Personalized medicine will continue to drive innovation into new medical technologies, Monovoukas said.


“[Personalize medicine] creates stress, in a good way, on the overall industry,” Monovoukas said. “The patient is unique and deserves to be operated on with unique products that map to their body type and clinical starting point, their anatomy, the preferences of the surgeon factor in; so, personalized medicine has a huge impact on the medtech industry.”


This challenges the industry in ways that will impact how medtech companies go to market.


“Think about it from a doctor’s or hospital’s perspective. The broader the suite to treat a patient, the more difficult it becomes to keep up with the latest and greatest technology ... Then take another step and think about what the impacts of that are to the medical device industry. You have to think about exactly which hospitals or doctors need to be educated on certain products that they might not have exposure to,” Monovoukas said.


And manufacturing will need to keep up with a supply chain that is a lot more dynamic given the macroeconomic factors in the proliferation of all these different products, he said.

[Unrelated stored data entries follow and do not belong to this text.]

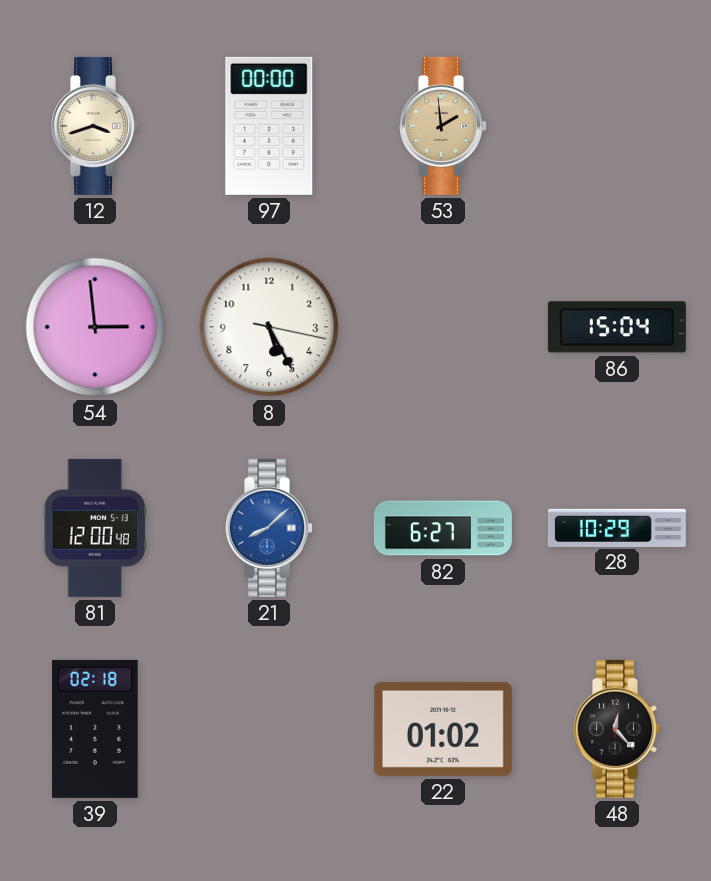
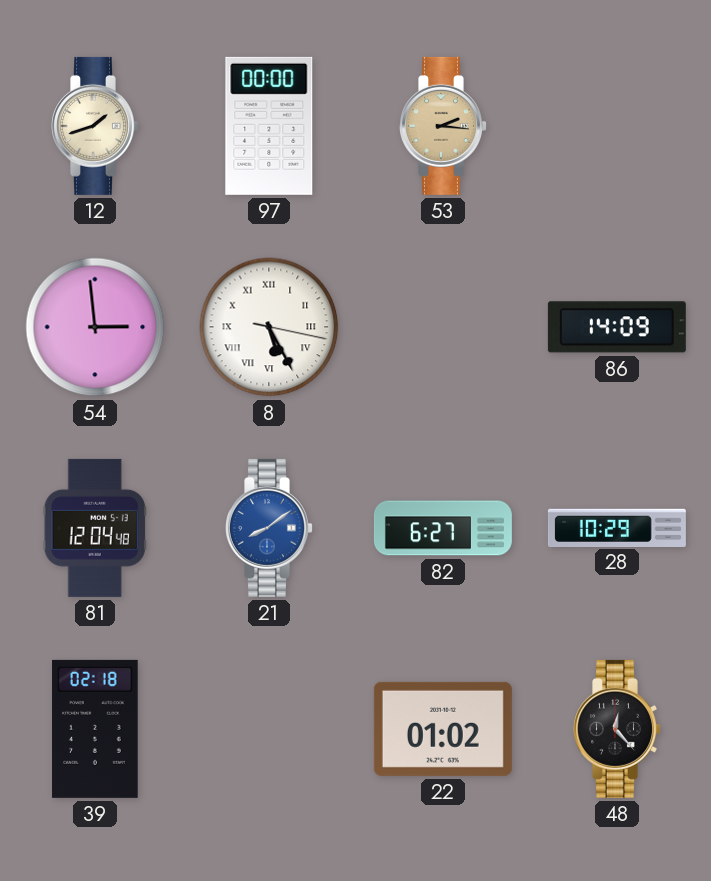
12: 3:42 -> 1:42
53: 1:59 -> 2:16
8 numerals: Arabic -> Roman
86: 15:04 -> 14:09
81: 12:00 -> 12:04
21: 8:08 -> 8:09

Medtech companies, Monovoukas said, will need to be targeted and focused about how they’re messaging their new products and where they’re messaging their new products.


Supply chain and other challenges remain


Keeping up with demand and coordinating the supply chain was a huge risk to many medtech businesses in 2022, when backups and order and product backlogs made getting innovative new technologies out to market challenging.


The supply chain remains a headwind that medtech companies are facing into 2023, Monovoukas said.


Wong said the healthcare teams Intuitive works with continue to face challenges including staffing issues and the unpredictability of COVID-19 and other viruses, which will create obstacles for resource allocation.


There, too, is an opportunity to find solutions, Wong said.


“Intuitive wants to offer solutions in these areas to help customers improve workflow to staff robotic-assisted procedures, and analytics that generate actionable insights to help customers care for more patients effectively,” Wong said. “As part of that, we understand that it takes much more than a robot. We provide an ecosystem of support, from technology training to system support to clinical research into new procedure opportunities.”